British Columbia’s Okanagan Valley is the premier grape-growing region in the Canadian province—more than 84 percent of its grapes are cultivated in this sunny valley, 250 kilometers (155 square miles) by 20 kilometers wide (12 miles) long, with varying soil types and subclimates. With a drier climate than Napa and almost two hours a day more sunshine in the peak growing season, the valley’s summer temperatures can soar to 40 degrees Celsius (104 degrees Fahrenheit), while cooler evenings provide the acidity required to create good wine-producing fruit.

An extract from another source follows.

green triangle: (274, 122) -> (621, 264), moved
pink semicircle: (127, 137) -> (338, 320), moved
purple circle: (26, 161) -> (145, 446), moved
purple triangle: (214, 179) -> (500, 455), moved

A relatively young wine region (its first winery was established in 1932) where small winery licenses were limited until the mid-1990s, the Okanagan Valley has opened up fairly recently to hobby and boutique vineyards. A wide range of varietals, including Merlot, Pinot Gris, Pinot Noir, Chardonnay, Cabernet Sauvignon, Gewurztraminer, Cabernet Franc, Syrah, Riesling, and Viognier, adds to the appeal of the region which invites all manner of wine enthusiasts and entrepreneurs—the small commercial winery-born-out-of-a-hobby model is very popular here.
The added proliferation of hobby farms and vineyards has become part of “the very essence of the Okanagan,” according to the New York Times. Another benefit to buying a vineyard in the region is the tax laws: Agricultural land is taxed lower than other land categories.

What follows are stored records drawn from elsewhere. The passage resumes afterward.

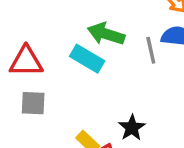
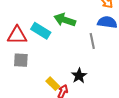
gray line: (151, 50) -> (92, 41), moved
cyan rectangle: (87, 59) -> (41, 31), moved

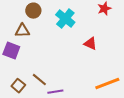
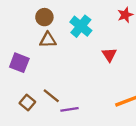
brown triangle: (22, 31) -> (48, 40), moved
red triangle: (90, 44) -> (109, 55), turned 32

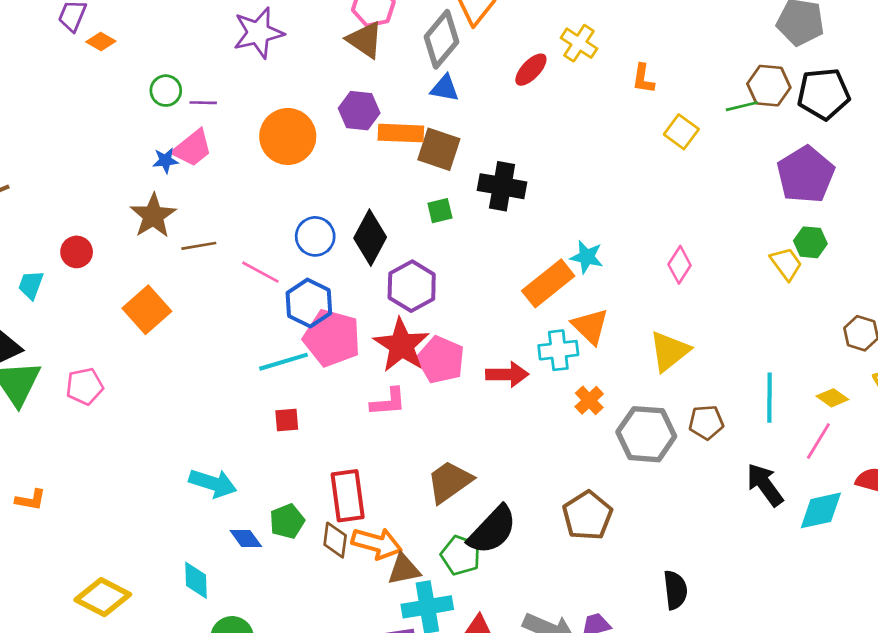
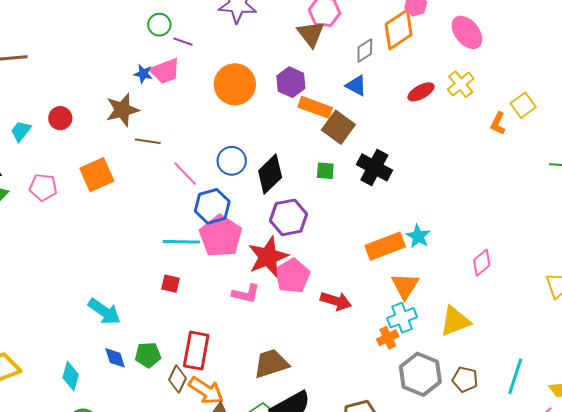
gray diamond: (441, 39) -> (365, 50), size x0.6
yellow square: (681, 132) -> (523, 105), moved
cyan cross: (558, 350) -> (402, 318), moved, turned -32
pink pentagon: (85, 386) -> (43, 187), moved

According to Faith Wilson, principal at Faith Wilson Group, in Vancouver, B.C., buyers in the hobby market segment are generally more local—from Vancouver, Calgary, Toronto, or the West Coast of the U.S. “These investors may already be somewhat familiar with the region and appreciate the dry, warm climate, and topography. It ultimately has nothing to do with making a profit. These buyers love the prospect of being part of the experience—it’s like having a vacation home with a twist.”
Farther south, the burgeoning wine region of Southern Oregon sees growing interest in hobby vineyards. Kendra Ratcliff, principal broker at Luxe Christie’s International Real Estate, says one of her listings there is equally attractive to the hobbyist and recreationist. Red Lily Vineyards, a 250-acre (101-hectare) estate in the Rogue Valley AVA, is an operating commercial winery, but only some 18 acres (7 hectares) are under vine. In this property there is an opportunity to convert the additional acreage into an entirely new hospitality or shared-plot venture, following the vineyard-as-lifestyle model of shared hobby projects in Mendoza. “Red Lily Vineyards is really a hybrid: On the one hand, it is a robust wine-producing operation; but on the other, the estate’s acreage and main residence makes it attractive for the enterprising individual who may dream of a turnkey venture with plenty of room for other recreational and/or entrepreneurial pursuits.”
Ratcliff observes, “Smaller, more residential hobby-vineyard listings in Oregon, such as ‘Pete’s Mountain,’ a 14-acre property near Portland, tend to sell quickly, because many buyers are simply enamored of this lifestyle. It’s no surprise these kinds of listings are fewer and farther between,” Ratcliff adds. “They fulfill so many dreams of being a gentleman—or gentlewoman—vineyardist!”